Pro-democracy advocates bought tickets to a black-tie reception at the Cuban Interests Section over the weekend and then used the occasion to hand out leaflets about human rights abuses under Fidel Castro before security guards evicted them.

Maria Werlau, one of the organizers of the protest, was slightly injured by the guards when they forcibly removed her from the Saturday night reception. She later showed off her bruised arms, calling them a Father’s Day gift to her dad, who was killed during the failed attempt to overthrow Mr. Castro in the 1961 Bay of Pigs invasion.

“We were peaceful, but we decided to give them a taste of their own medicine,” Ms. Werlau said yesterday.

The 11 protesters included two American lawyers with no Cuban heritage. The others were Cuban-Americans.

The party was organized by a group called Professionals in the City and heavily advertised as an opportunity “to explore the culture, cuisine and music of Cuba, one of the most fascinating and misunderstood nations of our time.”

Kevin Chaffee, society editor for The Washington Times, said Cuban officials refused to allow his reporter to cover the event.

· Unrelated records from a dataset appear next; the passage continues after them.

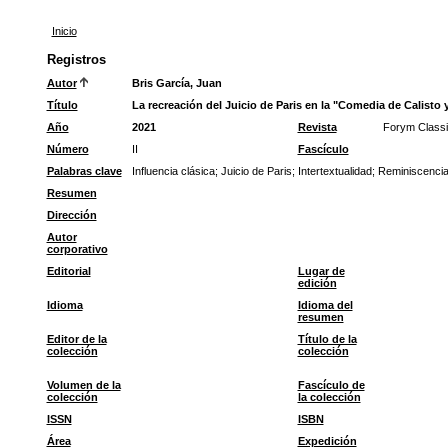
Inicio
Registros
Autor
Bris García, Juan
Título
La recreación del Juicio de Paris en la "Comedia de Calisto 
Año
2021
Revista
Forym Class
Número
II
Fascículo
Palabras clave
Influencia clásica
;
Juicio de Paris
;
Intertextualidad
;
Reminiscenci
Resumen
Dirección
Autor
corporativo
Editorial
Lugar de
edición
Idioma
Idioma del
resumen
Editor de la
Título de la
colección
colección
Volumen de la
Fascículo de
colección
la colección
ISSN
ISBN
Área
Expedición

Ms. Werlau said, “The human rights advocates passed an inspection at the door as Cuban agents carelessly checked names of arriving guests against a long list of alleged opponents to the Castro regime.

“Once upstairs, the pretenders proceeded to taste the food and drink and engage in conversation with young professionals in attendance.”

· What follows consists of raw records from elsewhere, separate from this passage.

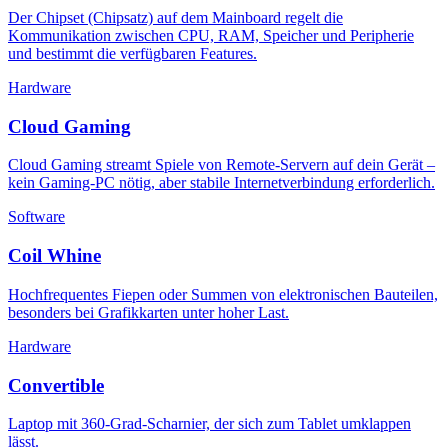
Der Chipset (Chipsatz) auf dem Mainboard regelt die
Kommunikation zwischen CPU, RAM, Speicher und Peripherie
und bestimmt die verfügbaren Features.
Hardware
Cloud Gaming
Cloud Gaming streamt Spiele von Remote-Servern auf dein Gerät –
kein Gaming-PC nötig, aber stabile Internetverbindung erforderlich.
Software
Coil Whine
Hochfrequentes Fiepen oder Summen von elektronischen Bauteilen,
besonders bei Grafikkarten unter hoher Last.
Hardware
Convertible
Laptop mit 360-Grad-Scharnier, der sich zum Tablet umklappen
lässt.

The protesters circulated among the crowd and distributed cards with messages about human rights abuses in Cuba.

“The side of one card highlighted Amnesty International prisoner of conscience Dr. Oscar Biscet,” Ms. Werlau said. “One card was dedicated to the thousands of victims of the Castro regime and cited 78 documented cases of minors executed or assassinated.”

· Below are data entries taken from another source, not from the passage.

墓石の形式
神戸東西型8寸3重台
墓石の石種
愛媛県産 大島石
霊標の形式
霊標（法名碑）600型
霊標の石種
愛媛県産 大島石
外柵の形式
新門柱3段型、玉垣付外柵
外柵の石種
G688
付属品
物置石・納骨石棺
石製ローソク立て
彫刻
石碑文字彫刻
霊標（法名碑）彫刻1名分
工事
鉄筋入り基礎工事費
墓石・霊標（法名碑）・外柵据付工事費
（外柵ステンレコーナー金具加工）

Cuban officials soon realized what was going on, confiscated the cards and ordered the group to leave. Most left peacefully and joined another protest across from the Cuban diplomatic mansion on 16th Street Northwest.

However, Ms. Werlau refused to hand over her cards. Two Cuban officials grabbed her by her arms and pulled her down a flight of stairs to the door. All the while, she said she was “crying out, ‘Freedom for Cuba.’”

A spokesman for the Cuban Interests Section did not respond to a request for a comment.

Tajikistan abuse

The United States yesterday denounced the government of Tajikistan for arresting an opposition politician who has vowed to run against the president next year.

Stephan Minikes, the U.S. ambassador to the Organization for Security and Cooperation in Europe, said Makhmadrouzi Iskandarov was kidnapped in Moscow after Russia refused to extradite him.

Mr. Minikes said Mr. Iskandarov was “involuntarily returned” to Tajikistan, where he was imprisoned on terrorism charges.

“We further note that Mr. Iskandarov has been denied regular and unobserved access to his legal counsel and that his family has been unable to meet him,” Mr. Minikes said in the Tajik capital, Dushanbe.

Lebanese ‘milestone’

Lebanon’s parliamentary elections were a “milestone” on the country’s “transformation” after three decades of Syrian domination, the U.S. ambassador in Beirut said yesterday.

“We have full confidence that the parliament and the forthcoming Cabinet in Lebanon will be committed to the type of genuine political, institutional and economic reforms that the Lebanese people so desire and so deserve,” Ambassador Jeffrey Feltman told reporters after meeting with Foreign Minister Mahmud Hammud.